Diyelim ki tutuklanan, yargılanan gazeteciler ve 17-25 Aralık yolsuzlukları gibi konularda tarafsınız. Yani taraftarı olduğunuz iktidardaki siyasi partinin doğrudan veya dolaylı olarak içinde yer aldığı olaylar konusunda tarafsız olamıyorsunuz. Söylenenlere “yalan”, yaşananlara “kumpas” diye bakıyorsunuz. Peki, şu, Karaman’da, Ensar (1) Vakfı’nda 45 çocuğa yapılan tecavüz konusunda, -tecavüzcü bile yaptığı sapıklığı kabul ederken- sizin neden hiçbir tepkiniz yok? Biraz kul, biraz tebaa, biraz sahibinin sesi olduğunuzu anlıyoruz ama, Kadın ve Sosyal Politikalar Bakanı (nasıl ve hangi sosyal politikalar ise) olan kadın bakan Sema Ramazanoğlu, kadınların her gün ikişer üçer katledildiği, çocukların tecavüze uğradığı şu ortamda kadın olarak bu yaşananlara herkesten çok daha fazla tepki göstermeliyken öyle yapmadı. O da sahibinin sesi olarak davrandı. Ve olayı kamuoyuna, kameralar karşısında şöyle açıkladı:

“-Buna bir kere rastlanmış olması, hizmetleriyle ön plana çıkmış bir kurumumuzu karalamak için gerekçe olamaz. Biz Ensar Vakfını da tanıyoruz, hizmetlerini de takdir ediyoruz. Ama öteki taraftan bunu yapan kişi için de sıfır toleransla hukuki açıdan bütün takibimizi yapıyoruz” (Birgün/25.03.2016/s:3 Özgür Gürbüz’ün yazısı.)

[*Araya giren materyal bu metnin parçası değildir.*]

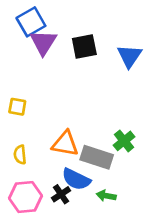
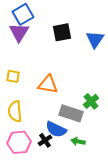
purple triangle: (43, 42) -> (19, 32), moved
orange triangle: (65, 144) -> (48, 84), moved
yellow semicircle: (20, 155) -> (15, 111), size x1.5

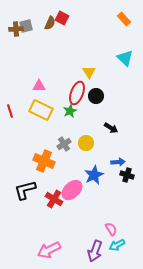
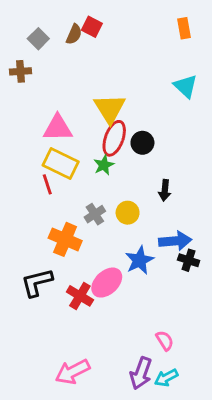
orange rectangle: (124, 19) -> (184, 28), turned 32
gray square: (26, 26) -> (38, 39), turned -32
brown cross: (16, 29) -> (20, 71), moved
yellow triangle: (89, 72) -> (110, 109), moved, size x1.6
pink triangle: (39, 86) -> (58, 128), size x1.5
red line: (10, 111) -> (47, 184), moved
black arrow: (111, 128) -> (165, 190), turned 64
blue arrow: (118, 162) -> (175, 241), size x1.5
cyan arrow: (117, 245) -> (166, 378), moved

Ahmet Hakan CNN Türk’teki Parametre programında –ya bu zihniyetin adamlarından birkaç ay önce gördüğü şiddetin; ya da yıllar önce aldığı dinci eğitimin etkisiyle- şöyle diyor. “Sapık zihniyet her yere sızabilir. Yani kurumlarda sistematik bir şekilde böyle yapılıyormuş gibi yaklaşım yerine izleyicilerimiz sağduyulu ve objektif olmalılar. Bu sapıklar bu sapık düşünce her okula sızabilir, her yere sızabilir”. (Birgün/25.03.2016/s:3)
Yeni Şafak Yazarı Özlem Albayrak gazetedeki köşesinde “Pedofili, AK Partiyle, Ensar Vakfı’yla, ya da dindarlarla yaşıt, ya da sadece Türkiye’de rastlanan bir suç değil; ama bazıları öyleymiş gibi yapıyorlar. Hatta neredeyse pedofiliyi, hükümet devirmek, Cumhurbaşkanını karalamak için bir araca dönüştürdüler” diyor. (24.03.2016/Birgün/s:3)

Yine birkaç ay önce Diyanet’in sitesinde “Bir babanın öz kızına duyduğu şehvet, karısıyla olan nikâhını düşürür mü?” sorusuna Diyanet, “Babanın kızını şehvetle öpmesi, ya da ona şehvetle sarılmasının nikâha bir etkisi yoktur. Babanın kızını kalın elbiselerden tutarak, ya da vücuduna bakıp düşünerek şehvet duyması bu tür bir haramlık oluşturmaz. Ayrıca kızın 9 yaşından büyük olması gerekir” diye yanıt veriyordu. (28.03.2016/Birgün/s:2 Erk Acarer’in haberinden alıntı.)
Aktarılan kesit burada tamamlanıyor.